Speer: The Final Verdict
Harcourt
by Joachim Fest
Albert Speer was a man of many talents: an accomplished architect, an organizational
genius and a master of career advancement. He rose early and quickly
through the ranks of the Nazi leadership, first as Hitler's choice for remaking
Berlin and later as the minister of armaments. As a member of Hitler's inner circle,
Speer's education and
professionalism set him apart from the majority of German leaders, men with little
understanding of the world beyond their own ideologies and self-interests.
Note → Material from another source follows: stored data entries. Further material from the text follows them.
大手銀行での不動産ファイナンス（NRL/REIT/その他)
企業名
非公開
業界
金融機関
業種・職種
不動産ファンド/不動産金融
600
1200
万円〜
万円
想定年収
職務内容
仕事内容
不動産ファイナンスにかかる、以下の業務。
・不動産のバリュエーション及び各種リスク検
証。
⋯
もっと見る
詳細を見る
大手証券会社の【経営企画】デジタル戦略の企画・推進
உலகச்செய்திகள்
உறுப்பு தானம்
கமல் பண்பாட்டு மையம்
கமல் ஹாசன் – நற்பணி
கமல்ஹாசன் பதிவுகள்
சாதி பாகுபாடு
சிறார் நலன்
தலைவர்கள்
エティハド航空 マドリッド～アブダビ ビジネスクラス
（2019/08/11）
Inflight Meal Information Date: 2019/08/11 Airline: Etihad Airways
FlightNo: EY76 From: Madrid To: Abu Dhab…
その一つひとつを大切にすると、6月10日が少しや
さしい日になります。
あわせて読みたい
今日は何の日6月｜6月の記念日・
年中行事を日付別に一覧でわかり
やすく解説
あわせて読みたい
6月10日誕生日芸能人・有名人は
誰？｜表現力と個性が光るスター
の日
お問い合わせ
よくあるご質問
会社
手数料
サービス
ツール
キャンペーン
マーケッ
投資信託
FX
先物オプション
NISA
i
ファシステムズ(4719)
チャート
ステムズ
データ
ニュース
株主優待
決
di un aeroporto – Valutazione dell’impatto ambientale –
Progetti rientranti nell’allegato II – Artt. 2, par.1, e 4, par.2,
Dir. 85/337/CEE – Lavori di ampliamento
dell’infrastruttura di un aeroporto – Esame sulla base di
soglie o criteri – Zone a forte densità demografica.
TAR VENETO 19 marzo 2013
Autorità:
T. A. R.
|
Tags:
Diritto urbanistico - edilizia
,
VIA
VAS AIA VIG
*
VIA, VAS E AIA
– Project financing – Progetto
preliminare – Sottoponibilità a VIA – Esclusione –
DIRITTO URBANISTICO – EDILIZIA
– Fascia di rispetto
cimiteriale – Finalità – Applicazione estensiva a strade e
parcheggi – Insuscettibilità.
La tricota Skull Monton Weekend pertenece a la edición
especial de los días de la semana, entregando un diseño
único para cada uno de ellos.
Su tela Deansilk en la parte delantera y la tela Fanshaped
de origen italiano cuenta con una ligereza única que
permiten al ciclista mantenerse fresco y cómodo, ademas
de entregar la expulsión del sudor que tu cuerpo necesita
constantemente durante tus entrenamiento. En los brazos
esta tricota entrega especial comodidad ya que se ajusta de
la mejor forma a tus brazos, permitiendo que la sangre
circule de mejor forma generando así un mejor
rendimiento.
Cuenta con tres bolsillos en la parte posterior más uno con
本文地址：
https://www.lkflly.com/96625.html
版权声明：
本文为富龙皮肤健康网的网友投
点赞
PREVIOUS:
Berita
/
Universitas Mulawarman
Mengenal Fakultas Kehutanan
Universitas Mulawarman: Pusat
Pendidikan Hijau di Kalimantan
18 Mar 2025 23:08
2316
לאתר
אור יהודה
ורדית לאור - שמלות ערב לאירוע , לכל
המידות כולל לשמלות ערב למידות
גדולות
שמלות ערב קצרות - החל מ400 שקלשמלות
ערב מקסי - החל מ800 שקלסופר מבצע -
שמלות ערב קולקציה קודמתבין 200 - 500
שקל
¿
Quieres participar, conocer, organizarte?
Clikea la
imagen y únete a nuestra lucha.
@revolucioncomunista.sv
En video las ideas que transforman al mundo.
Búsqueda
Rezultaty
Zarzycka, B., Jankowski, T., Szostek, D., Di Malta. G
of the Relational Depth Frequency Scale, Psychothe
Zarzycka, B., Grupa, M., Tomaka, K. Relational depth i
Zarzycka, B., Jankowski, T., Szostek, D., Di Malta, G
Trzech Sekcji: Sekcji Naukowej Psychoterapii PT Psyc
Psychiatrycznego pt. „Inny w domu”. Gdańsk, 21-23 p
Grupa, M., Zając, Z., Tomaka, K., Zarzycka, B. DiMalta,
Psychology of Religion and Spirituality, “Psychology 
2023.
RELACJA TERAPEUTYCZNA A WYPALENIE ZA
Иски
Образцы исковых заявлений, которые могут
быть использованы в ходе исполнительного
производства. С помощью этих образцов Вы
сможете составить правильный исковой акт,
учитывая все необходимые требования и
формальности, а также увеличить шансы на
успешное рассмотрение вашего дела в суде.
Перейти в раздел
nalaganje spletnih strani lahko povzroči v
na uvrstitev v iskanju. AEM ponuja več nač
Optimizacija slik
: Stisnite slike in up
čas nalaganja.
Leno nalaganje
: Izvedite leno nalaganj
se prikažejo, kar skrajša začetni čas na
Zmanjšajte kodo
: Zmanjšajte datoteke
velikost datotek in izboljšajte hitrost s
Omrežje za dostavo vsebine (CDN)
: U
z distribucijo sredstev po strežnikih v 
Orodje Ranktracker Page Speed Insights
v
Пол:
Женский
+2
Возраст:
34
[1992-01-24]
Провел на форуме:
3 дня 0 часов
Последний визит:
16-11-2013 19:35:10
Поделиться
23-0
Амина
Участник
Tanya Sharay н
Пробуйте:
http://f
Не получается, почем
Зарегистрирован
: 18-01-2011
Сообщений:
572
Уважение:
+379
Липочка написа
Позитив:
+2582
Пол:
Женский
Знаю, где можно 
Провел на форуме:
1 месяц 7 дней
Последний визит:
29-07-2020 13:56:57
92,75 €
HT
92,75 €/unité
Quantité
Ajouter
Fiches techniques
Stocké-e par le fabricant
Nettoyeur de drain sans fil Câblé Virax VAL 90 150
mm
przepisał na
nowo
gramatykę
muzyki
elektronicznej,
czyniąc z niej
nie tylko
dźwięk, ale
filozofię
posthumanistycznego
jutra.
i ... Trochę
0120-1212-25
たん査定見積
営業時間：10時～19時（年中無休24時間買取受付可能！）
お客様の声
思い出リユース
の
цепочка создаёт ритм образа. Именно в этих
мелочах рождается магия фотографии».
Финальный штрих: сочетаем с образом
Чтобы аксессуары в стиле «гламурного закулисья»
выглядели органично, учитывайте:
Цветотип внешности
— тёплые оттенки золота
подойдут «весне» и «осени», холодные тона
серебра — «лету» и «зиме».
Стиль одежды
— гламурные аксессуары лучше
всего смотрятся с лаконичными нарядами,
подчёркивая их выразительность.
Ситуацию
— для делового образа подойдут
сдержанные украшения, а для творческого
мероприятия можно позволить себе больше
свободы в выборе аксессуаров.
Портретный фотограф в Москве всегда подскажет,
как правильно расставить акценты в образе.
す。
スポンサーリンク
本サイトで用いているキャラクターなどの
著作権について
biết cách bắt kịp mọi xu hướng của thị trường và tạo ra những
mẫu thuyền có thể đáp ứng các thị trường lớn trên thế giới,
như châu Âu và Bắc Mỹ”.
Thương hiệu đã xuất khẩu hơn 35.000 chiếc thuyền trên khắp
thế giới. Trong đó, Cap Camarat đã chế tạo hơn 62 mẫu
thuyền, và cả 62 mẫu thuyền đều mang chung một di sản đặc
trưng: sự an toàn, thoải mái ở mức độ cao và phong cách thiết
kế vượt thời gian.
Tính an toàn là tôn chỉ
Speer was nevertheless a deeply flawed individual. Intelligent and driven, he was
also narrow-minded and
uncritical. Indeed, as German historian Joachim Fest concludes in "Speer: The Final
Verdict," he was the archetype of the organization man, that stalwart
symbol of industrial capitalism and the bedrock of middle classes the world over.
And it's this quality, more than anything, that allowed Speer to follow Hitler and
the Nazis through peace and war.
But unlike Hermann Göering, Heinrich Himmler and others, Speer had turned
against Hitler by early 1945; as Allied troops advanced on Berlin, he dashed
around the country, trying to block implementation of the Führer's "scorched earth"
diktat. And thanks to his admission of guilt during the Nuremberg trials and
the subsequent publication of his memoirs "Inside the Third Reich," even today observers
see Speer in a different light from other Nazis, as an example of how ordinary
people could get swept into the fray and, confused or frightened, find themselves
in a position of moral culpability. Speer proves for many that the majority of
Germans who participated in the Third Reich should bear little blame for the
decisions of a cabal of men who knew how to take advantage of them.
Fest, however, rejects the apologist track in favor of a more complicated reading.
Fest, who helped Speer write "Inside the Third Reich," agrees that Speer
was less immoral than simply blinded by his own ambition. But Speer lacked the moral
compass we expect to find in people; he was, for Fest, an "incomplete person."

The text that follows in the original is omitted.